I wanted to shout “YES!” back at her, but I couldn’t. Internally, I knew nothing I had been saying or thinking was actually the truth. I had fabricated a story to myself, and I’d been telling myself that story for so long I actually began believing it.
I had to shift my perspective. I had to tell myself a new story.
It took time, but I’ve since adopted a new story about my relationship with parents.
The Truth of the Matter
Parents are on my side. They’re on your side. They want you to succeed. They want their student to excel. When they come to us with concerns, it’s not out of a deep hate for any one of us; it comes from a love and desire to see Christ move in their kid’s life. Maybe they go about it in a way that’s frustrating to you, but that doesn’t mean they’re against you.
The data shows a story that I wonder if we, as youth leaders, are telling ourselves.
We need to shift our perspective about parents. They’re not an enemy, they’re an ally. You need them, and they need you. We are a team, and teams only function correctly when there’s trust. Trust cannot happen if you’re telling yourself a narrow narrative based on a few bad encounters.
Let’s tell ourselves a new story – a story of togetherness.
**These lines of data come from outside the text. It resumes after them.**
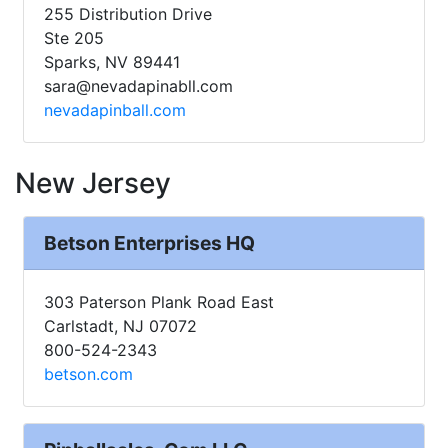
255 Distribution Drive
Ste 205
Sparks, NV 89441
sara@nevadapinabll.com
nevadapinball.com
New Jersey
Betson Enterprises HQ
303 Paterson Plank Road East
Carlstadt, NJ 07072
800-524-2343
betson.com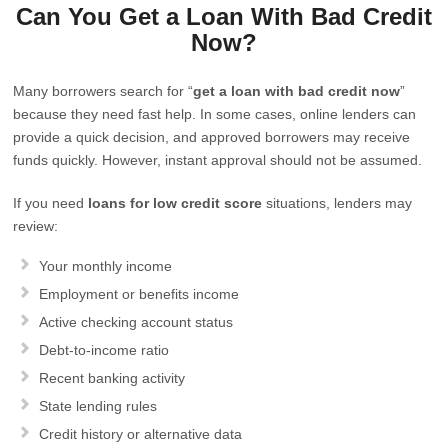
Can You Get a Loan With Bad Credit
Now?
Many borrowers search for “
get a loan with bad credit now
”
because they need fast help. In some cases, online lenders can
provide a quick decision, and approved borrowers may receive
funds quickly. However, instant approval should not be assumed.
If you need
loans for low credit score
situations, lenders may
review:
Your monthly income
Employment or benefits income
Active checking account status
Debt-to-income ratio
Recent banking activity
State lending rules
Credit history or alternative data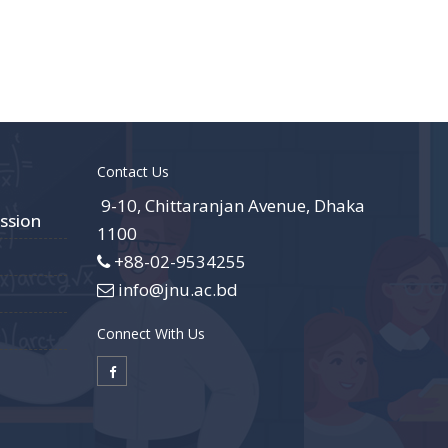
Contact Us
9-10, Chittaranjan Avenue, Dhaka
ssion
1100
+88-02-9534255
info@jnu.ac.bd
Connect With Us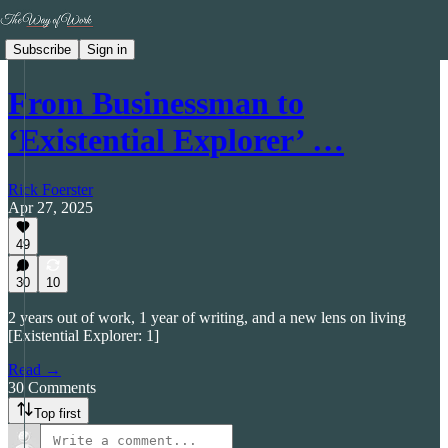
Subscribe
Sign in
From Businessman to
‘Existential Explorer’ …
Rick Foerster
Apr 27, 2025
49
30
10
2 years out of work, 1 year of writing, and a new lens on living
[Existential Explorer: 1]
Read →
30 Comments
Top first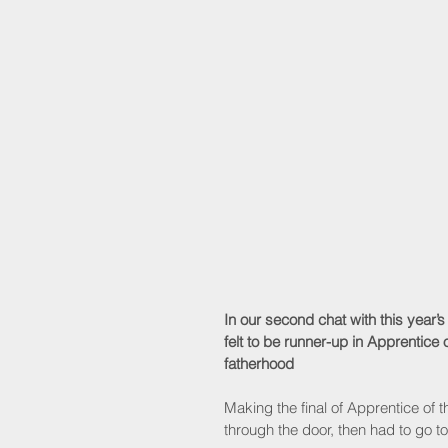
In our second chat with this year’
felt to be runner-up in Apprentice
fatherhood
Making the final of Apprentice of th
through the door, then had to go to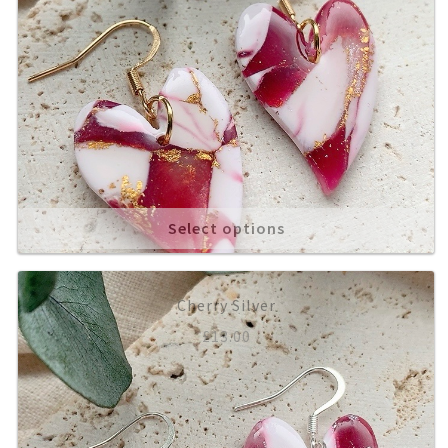
Select options
Cherry Silver
£
13.00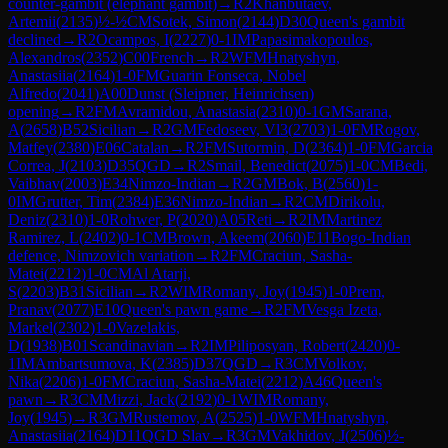
counter-gambit (elephant gambit)
→
R
2
Khanbutaev,
Artemii
(
2135
)
½-½
CM
Sotek, Simon
(
2144
)
D30
Queen's gambit
declined
→
R
2
Ocampos, I
(
2227
)
0-1
IM
Papasimakopoulos,
Alexandros
(
2352
)
C00
French
→
R
2
WFM
Hnatyshyn,
Anastasiia
(
2164
)
1-0
FM
Guarin Fonseca, Nobel
Alfredo
(
2041
)
A00
Dunst (Sleipner, Heinrichsen)
opening
→
R
2
FM
Avramidou, Anastasia
(
2310
)
0-1
GM
Sarana,
A
(
2658
)
B52
Sicilian
→
R
2
GM
Fedoseev, Vl3
(
2703
)
1-0
FM
Rogov,
Matfey
(
2380
)
E06
Catalan
→
R
2
FM
Sutormin, D
(
2364
)
1-0
FM
Garcia
Correa, J
(
2103
)
D35
QGD
→
R
2
Smail, Benedict
(
2075
)
1-0
CM
Bedi,
Vaibhav
(
2003
)
E34
Nimzo-Indian
→
R
2
GM
Bok, B
(
2560
)
1-
0
IM
Grutter, Tim
(
2384
)
E36
Nimzo-Indian
→
R
2
CM
Dirikolu,
Deniz
(
2310
)
1-0
Rohwer, P
(
2020
)
A05
Reti
→
R
2
IM
Martinez
Ramirez, L
(
2402
)
0-1
CM
Brown, Akeem
(
2060
)
E11
Bogo-Indian
defence, Nimzovich variation
→
R
2
FM
Craciun, Sasha-
Matei
(
2212
)
1-0
CM
Al Atarji,
S
(
2203
)
B31
Sicilian
→
R
2
WIM
Romany, Joy
(
1945
)
1-0
Prem,
Pranav
(
2077
)
E10
Queen's pawn game
→
R
2
FM
Vesga Izeta,
Markel
(
2302
)
1-0
Vazelakis,
D
(
1938
)
B01
Scandinavian
→
R
2
IM
Piliposyan, Robert
(
2420
)
0-
1
IM
Ambartsumova, K
(
2385
)
D37
QGD
→
R
3
CM
Volkov,
Nika
(
2206
)
1-0
FM
Craciun, Sasha-Matei
(
2212
)
A46
Queen's
pawn
→
R
3
CM
Mizzi, Jack
(
2192
)
0-1
WIM
Romany,
Joy
(
1945
)
→
R
3
GM
Rustemov, A
(
2525
)
1-0
WFM
Hnatyshyn,
Anastasiia
(
2164
)
D11
QGD Slav
→
R
3
GM
Vakhidov, J
(
2506
)
½-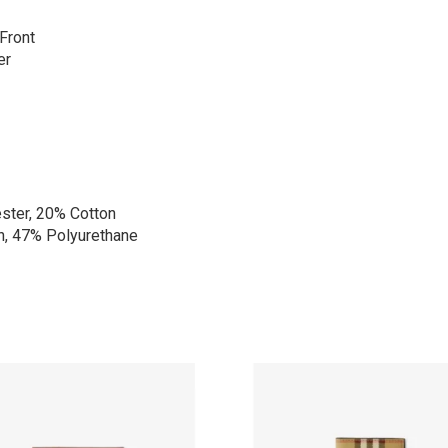
Front
er
ster, 20% Cotton
n, 47% Polyurethane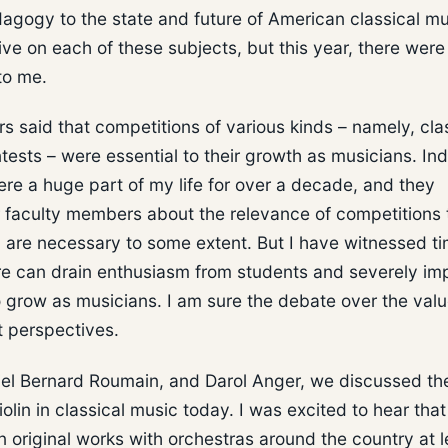
dagogy to the state and future of American classical mu
e on each of these subjects, but this year, there were
to me.
s said that competitions of various kinds – namely, cla
tests – were essential to their growth as musicians. In
re a huge part of my life for over a decade, and they
er faculty members about the relevance of competitions 
s, are necessary to some extent. But I have witnessed t
e can drain enthusiasm from students and severely imp
to grow as musicians. I am sure the debate over the valu
t perspectives.
niel Bernard Roumain, and Darol Anger, we discussed th
olin in classical music today. I was excited to hear tha
original works with orchestras around the country at l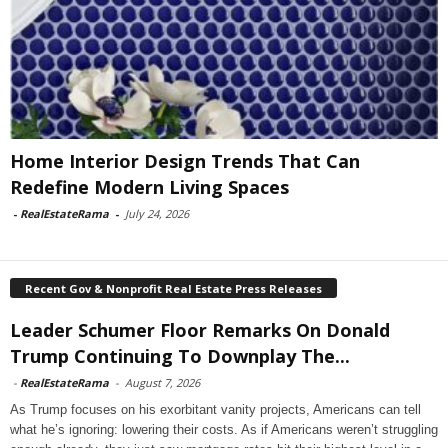
Home Interior Design Trends That Can
Redefine Modern Living Spaces
-
RealEstateRama
-
July 24, 2026
Recent Gov & Nonprofit Real Estate Press Releases
Leader Schumer Floor Remarks On Donald
Trump Continuing To Downplay The...
-
RealEstateRama
-
August 7, 2026
As Trump focuses on his exorbitant vanity projects, Americans can tell
what he’s ignoring: lowering their costs. As if Americans weren’t struggling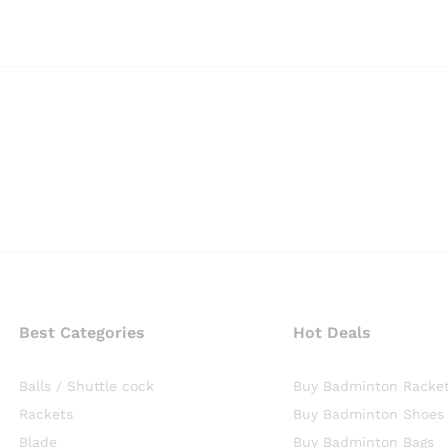
Best Categories
Hot Deals
Balls / Shuttle cock
Buy Badminton Racke
Rackets
Buy Badminton Shoes
Blade
Buy Badminton Bags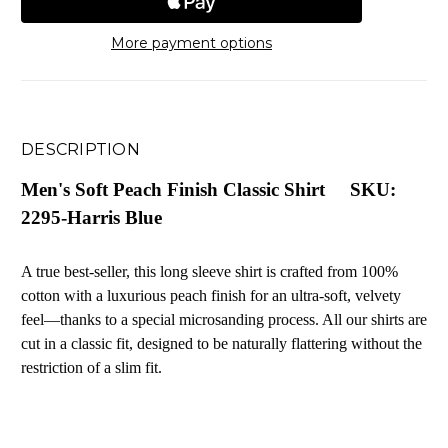
More payment options
DESCRIPTION
Men's Soft Peach Finish Classic Shirt SKU:
2295-Harris Blue
A true best-seller, this long sleeve shirt is crafted from 100%
cotton with a luxurious peach finish for an ultra-soft, velvety
feel—thanks to a special microsanding process. All our shirts are
cut in a classic fit, designed to be naturally flattering without the
restriction of a slim fit.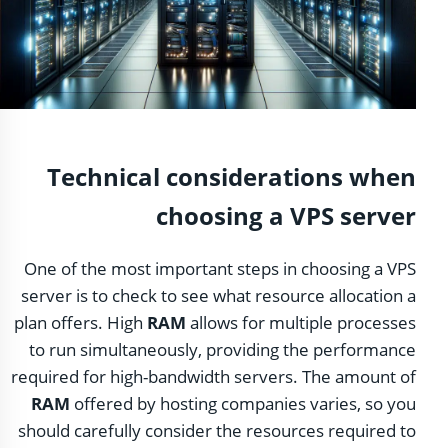
Technical considerations when
choosing a VPS server
One of the most important steps in choosing a VPS
server is to check to see what resource allocation a
plan offers. High
RAM
allows for multiple processes
to run simultaneously, providing the performance
required for high-bandwidth servers. The amount of
RAM
offered by hosting companies varies, so you
should carefully consider the resources required to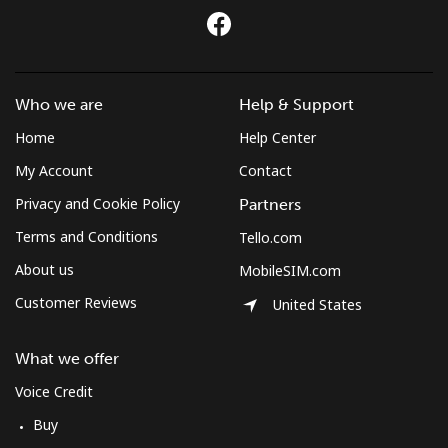
Who we are
Help & Support
Home
Help Center
My Account
Contact
Privacy and Cookie Policy
Partners
Terms and Conditions
Tello.com
About us
MobileSIM.com
Customer Reviews
United States
What we offer
Voice Credit
Buy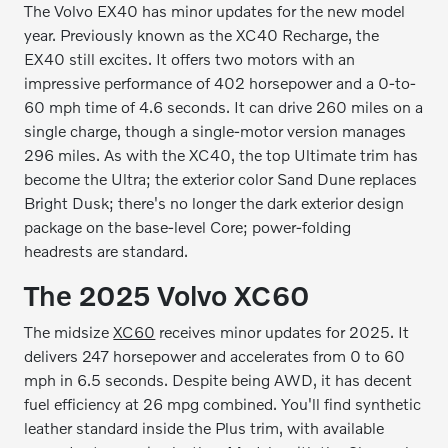
The Volvo EX40 has minor updates for the new model
year. Previously known as the XC40 Recharge, the
EX40 still excites. It offers two motors with an
impressive performance of 402 horsepower and a 0-to-
60 mph time of 4.6 seconds. It can drive 260 miles on a
single charge, though a single-motor version manages
296 miles. As with the XC40, the top Ultimate trim has
become the Ultra; the exterior color Sand Dune replaces
Bright Dusk; there's no longer the dark exterior design
package on the base-level Core; power-folding
headrests are standard.
The 2025 Volvo XC60
The midsize
XC60
receives minor updates for 2025. It
delivers 247 horsepower and accelerates from 0 to 60
mph in 6.5 seconds. Despite being AWD, it has decent
fuel efficiency at 26 mpg combined. You'll find synthetic
leather standard inside the Plus trim, with available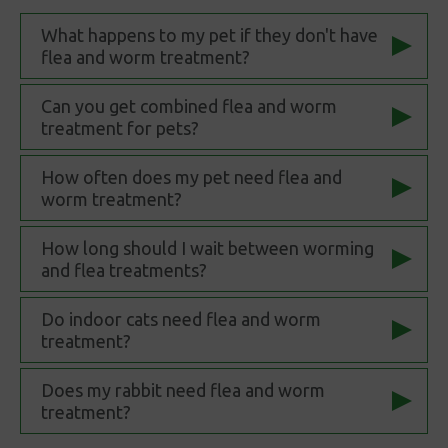
What happens to my pet if they don't have
flea and worm treatment?
Can you get combined flea and worm
treatment for pets?
How often does my pet need flea and
worm treatment?
How long should I wait between worming
and flea treatments?
Do indoor cats need flea and worm
treatment?
Does my rabbit need flea and worm
treatment?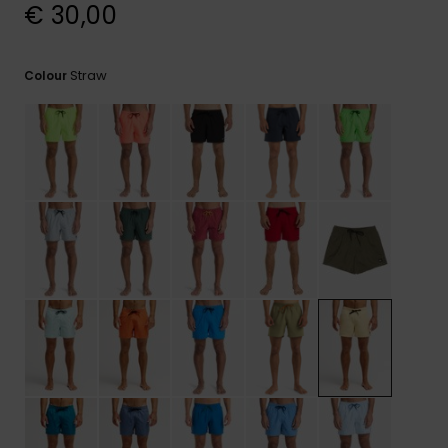
View
€ 30,00
the
FAQ
Straw
Colour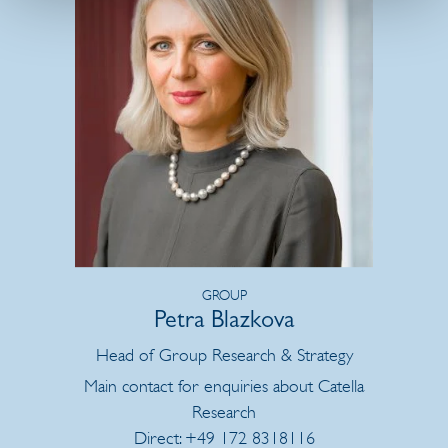
GROUP
Petra Blazkova
Head of Group Research & Strategy
Main contact for enquiries about Catella
Research
Direct: +49 172 8318116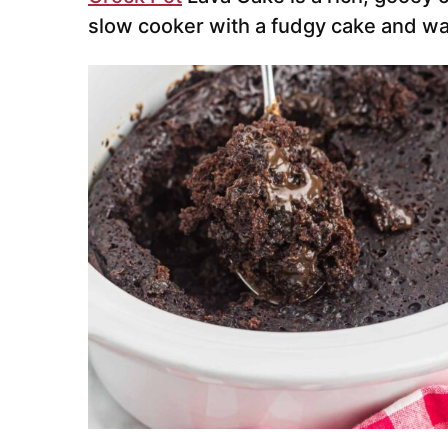
slow cooker with a fudgy cake and w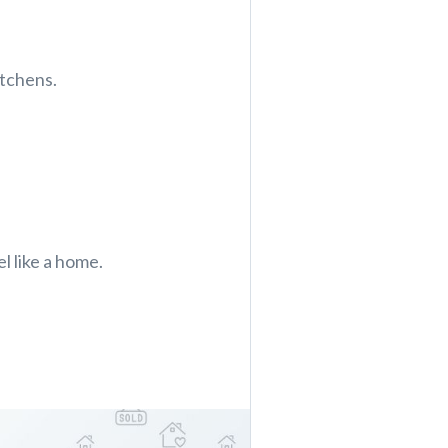
itchens.
el like a home.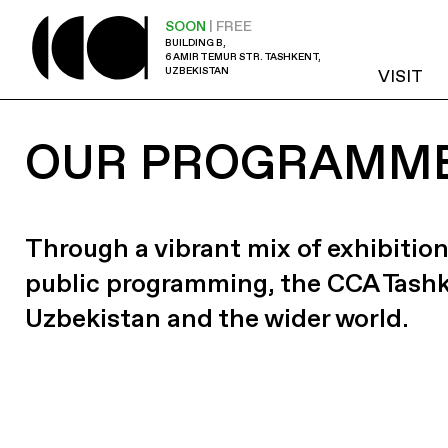
SOON
| FREE
BUILDING B,
6 AMIR TEMUR STR. TASHKENT,
UZBEKISTAN
VISIT
OUR PROGRAMM
Through a vibrant mix of exhibition
public programming, the CCA Tash
Uzbekistan and the wider world.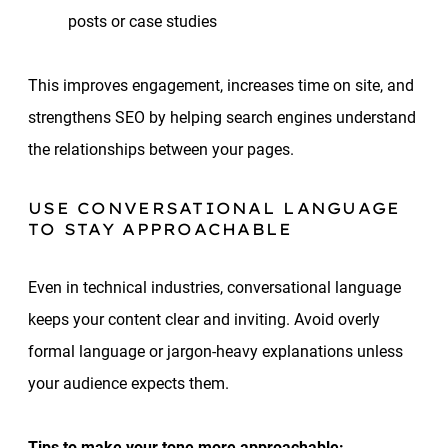
posts or case studies
This improves engagement, increases time on site, and
strengthens SEO by helping search engines understand
the relationships between your pages.
USE CONVERSATIONAL LANGUAGE
TO STAY APPROACHABLE
Even in technical industries, conversational language
keeps your content clear and inviting. Avoid overly
formal language or jargon-heavy explanations unless
your audience expects them.
Tips to make your tone more approachable: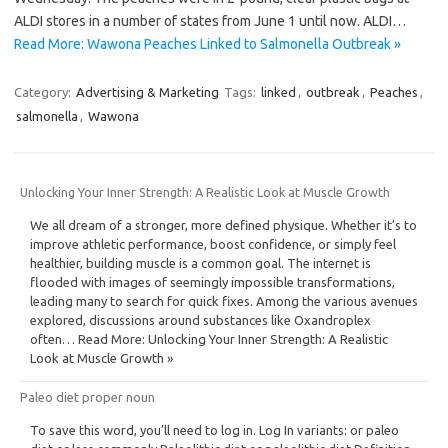
ALDI stores in a number of states from June 1 until now. ALDI…
Read More: Wawona Peaches Linked to Salmonella Outbreak »
Category:
Advertising & Marketing
Tags:
linked
,
outbreak
,
Peaches
,
salmonella
,
Wawona
Unlocking Your Inner Strength: A Realistic Look at Muscle Growth
We all dream of a stronger, more defined physique. Whether it’s to
improve athletic performance, boost confidence, or simply feel
healthier, building muscle is a common goal. The internet is
flooded with images of seemingly impossible transformations,
leading many to search for quick fixes. Among the various avenues
explored, discussions around substances like Oxandroplex
often… Read More: Unlocking Your Inner Strength: A Realistic
Look at Muscle Growth »
Paleo diet proper noun
To save this word, you’ll need to log in. Log In variants: or paleo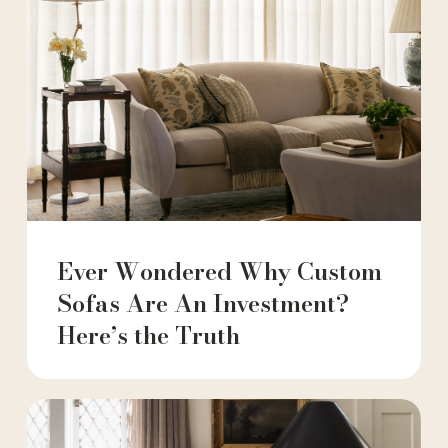
Ever Wondered Why Custom
Sofas Are An Investment?
Here’s the Truth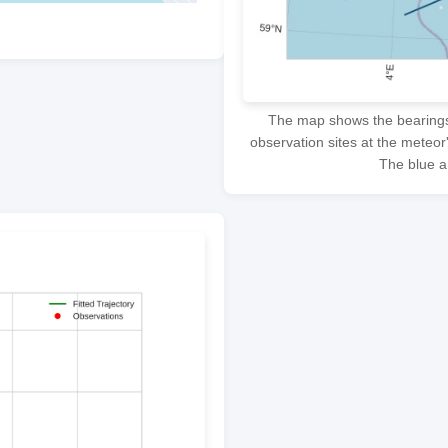
The map shows the bearings f
observation sites at the meteor
The blue ar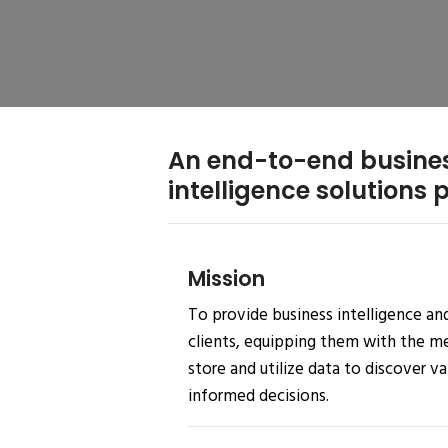
An end-to-end busine
intelligence solutions 
Mission
To provide business intelligence and
clients, equipping them with the mea
store and utilize data to discover v
informed decisions.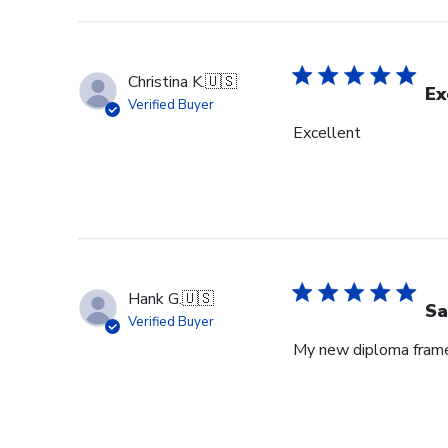
Christina K.
🇺🇸
Ex
Verified Buyer
Excellent
Hank G.
🇺🇸
Sa
Verified Buyer
My new diploma frame i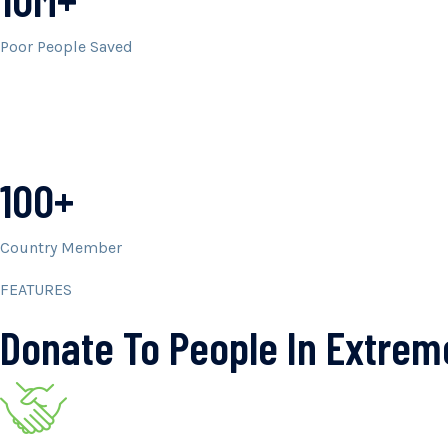
Poor People Saved
100+
Country Member
FEATURES
Donate To People In Extre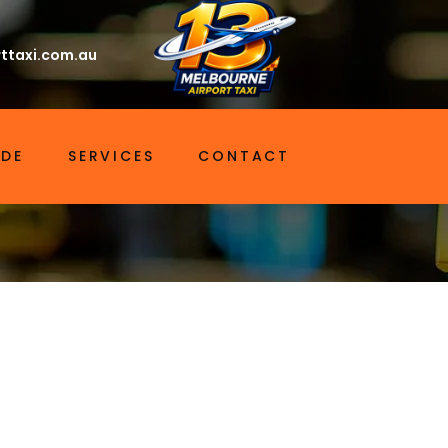
ttaxi.com.au
IDE
SERVICES
CONTACT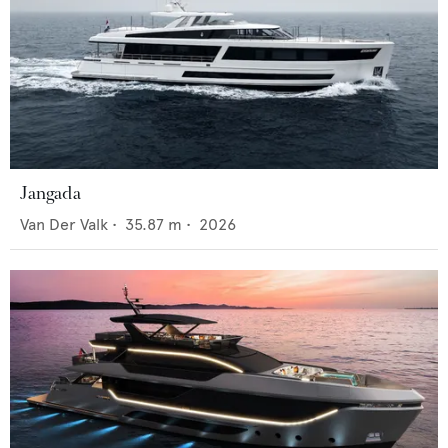
Jangada
Van Der Valk
•
35.87
m •
2026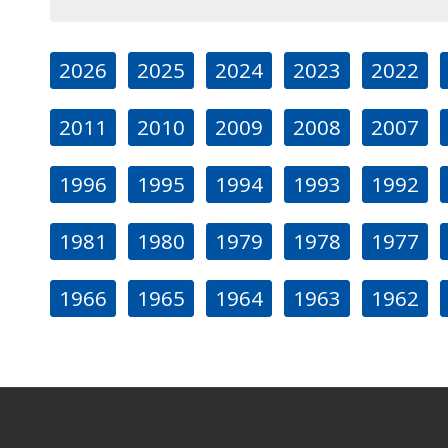
2026
2025
2024
2023
2022
2011
2010
2009
2008
2007
1996
1995
1994
1993
1992
1981
1980
1979
1978
1977
1966
1965
1964
1963
1962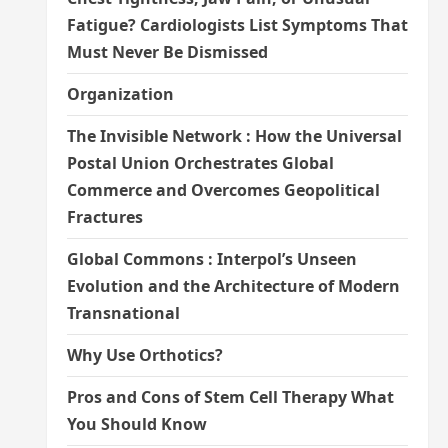
Fatigue? Cardiologists List Symptoms That
Must Never Be Dismissed
Organization
The Invisible Network : How the Universal
Postal Union Orchestrates Global
Commerce and Overcomes Geopolitical
Fractures
Global Commons : Interpol’s Unseen
Evolution and the Architecture of Modern
Transnational
Why Use Orthotics?
Pros and Cons of Stem Cell Therapy What
You Should Know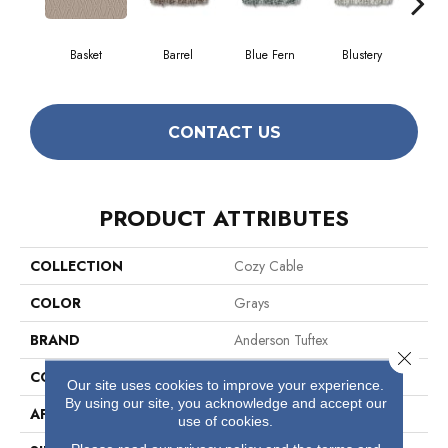
Basket
Barrel
Blue Fern
Blustery
Bo
CONTACT US
PRODUCT ATTRIBUTES
COLLECTION
Cozy Cable
COLOR
Grays
BRAND
Anderson Tuftex
Close 
CONSTRUCTION
Pattern Loop
Our site uses cookies to improve your experience.
By using our site, you acknowledge and accept our
APPLICATION
Residential
use of cookies.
RYAN SCHMALL is the Student Ministries Pastor at Redding First Church of the Nazarene in Northern California. He is married to his wife Jeanette, and together they have three amazing girls. Ryan is passionate about creating experiences and environments for people to encounter God in new and unique ways. You can follow him on TWITTER or read his blog over at IAMRYANSCHMALL.TUMBLR.COM.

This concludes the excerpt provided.